NAME

WWW::ContentRetrieval::Extract - Content Extractor

SYNOPSIS

 use WWW::ContentRetrieval::Extract;

 $e = WWW::ContentRetrieval::Extract->new({
     TEXT    => $t,                      # webpage text
     DESC    => $desc->{foo},            # site foo
     THISURL => 'http://bazz.buzz.org/', # url of TEXT
 });

 print Dumper $e->extract;

DESCRIPTION

WWW::ContentRetrieval::Extract extracts data according to a given description file.

METHODS

new

$e = new ({
   TEXT    => page's content,
   THISURL => URL of the text,
   DESC    => data description
});

extract

$e->extract returns an array of hashes. You may use Data::Dumper to see it

STANDALONES

WWW::ContentRetrieval::Extract::lookup( text, node_identifier )

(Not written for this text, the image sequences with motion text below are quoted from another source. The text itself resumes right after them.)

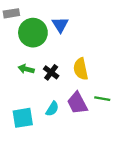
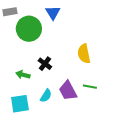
blue triangle: (60, 25) -> (53, 13), moved
green arrow: (26, 69) -> (23, 75), moved
yellow semicircle: (81, 69) -> (84, 54), moved

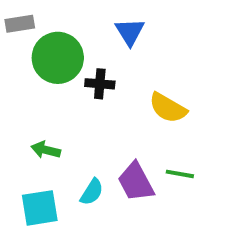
blue triangle: (53, 13) -> (130, 32), moved
yellow semicircle: (84, 54) -> (168, 108), turned -48
black cross: (45, 64) -> (100, 84), moved, turned -32

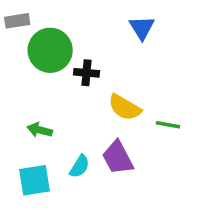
blue triangle: (130, 32) -> (142, 28), moved
yellow semicircle: (168, 108) -> (125, 107), moved
green line: (180, 174) -> (168, 125), moved

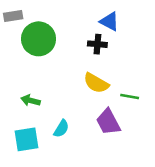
blue triangle: (142, 28) -> (110, 21), turned -30
black cross: (86, 73) -> (97, 44), moved
purple trapezoid: (118, 158) -> (108, 122), moved

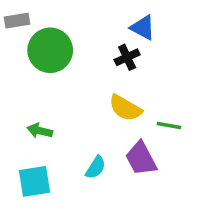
black cross: (97, 44) -> (127, 57), turned -30
cyan semicircle: (61, 129) -> (96, 167), moved

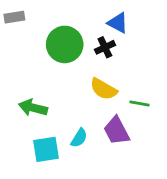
green circle: (50, 50) -> (65, 44), moved
green arrow: (40, 131) -> (33, 108), size x1.4
cyan square: (34, 181) -> (46, 149), moved

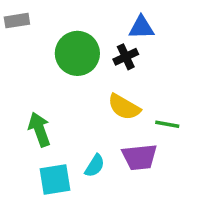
blue triangle: (118, 23) -> (141, 27), turned -30
green arrow: (33, 108) -> (39, 129), turned 56
purple trapezoid: (116, 131) -> (140, 157), turned -68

WWW::ContentRetrieval::Extract::lookup( WWW::ContentRetrieval::bldTree($t), "0.0.0");

It looks up the given text for the some node identifier, and returns an anonymous hash with entries "tag" and "text".

SEE ALSO

WWW::ContentRetrieval, WWW::ContentRetrieval::Spider, HTML::TreeBuilder

COPYRIGHT

xern <xern@cpan.org>

This module is free software; you can redistribute it or modify it under the same terms as Perl itself.